February 10, 2018

964 words 5 mins read

Dependencies Are Trouble Break Them Where Possible

Dependencies Are Trouble Break Them Where Possible

What is a dependency, why are they bad and how do we get rid of them?

What is a dependency?

A dependency is when your code depends on some other code. If you use a hard dependency (i.e. you create the object you want to use) then it’s difficult to change this to another, similar, object without changing your code.

As with most things in life, it’s easier to explain with an example.

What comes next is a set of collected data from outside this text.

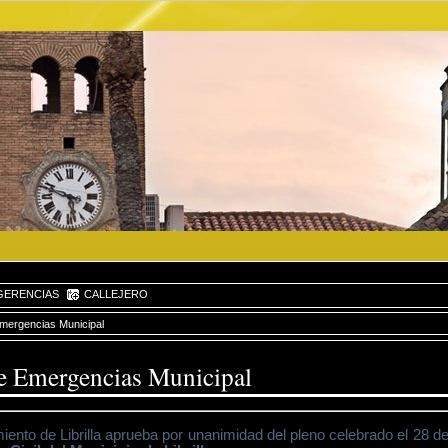
ERENCIAS
CALLEJERO
Emergencias Municipal
e Emergencias Municipal
iento de Librilla aprueba por unanimidad del pleno celebrado el 28 d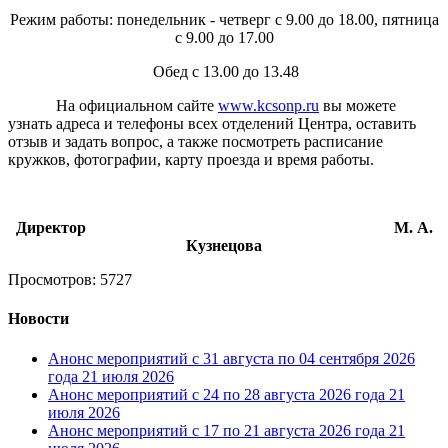
Режим работы: понедельник - четверг с 9.00 до 18.00, пятница
с 9.00 до 17.00
Обед с 13.00 до 13.48
На официальном сайте
www.kcsonp.ru
вы можете
узнать адреса и телефоны всех отделений Центра, оставить
отзыв и задать вопрос, а также посмотреть расписание
кружков, фотографии, карту проезда и время работы.
Директор М. А.
Кузнецова
Просмотров: 5727
Новости
Анонс мероприятий с 31 августа по 04 сентября 2026
года
21 июля 2026
Анонс мероприятий с 24 по 28 августа 2026 года
21
июля 2026
Анонс мероприятий с 17 по 21 августа 2026 года
21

Suppose we have an Auth.User class with the following methods:

namespace Auth {
    public class User {

        //static Constructor
        public static user Current() { blah blah }

        //has this user been granted this role
        public bool IsInRole(string role) { blah blah }

        //has this user been granted any roles?
        public bool IsInAnyRole() { blah blah }
    }
}

and we have a Requisition class that can only be viewed by someone with the viewer role and edited by someone with the editor role.

namespace MyProj {
    public class Requisition {
        public bool CanView() {
            return Auth.User.Current().IsInRole('viewer');
        }

        public bool CanEdit() {
            return Auth.User.Current().IsInRole('editor');
        }
    }
}

Ok, we’ve ignored implementation but we can see how this works, it’s fairly simple. Sure there could be improvements and the design isn’t great.

Why is it bad?

Suppose User.Current() was designed to work on a web application using windows authentication (or any other form of auth really). Our app doesn’t care it just uses the Current() ctor and let’s the User class deal with that, and that’s quite correct, Requisition shouldn’t care about authenticating the user, just if the user is authorised to perform and action. So why could this be considered ‘bad’?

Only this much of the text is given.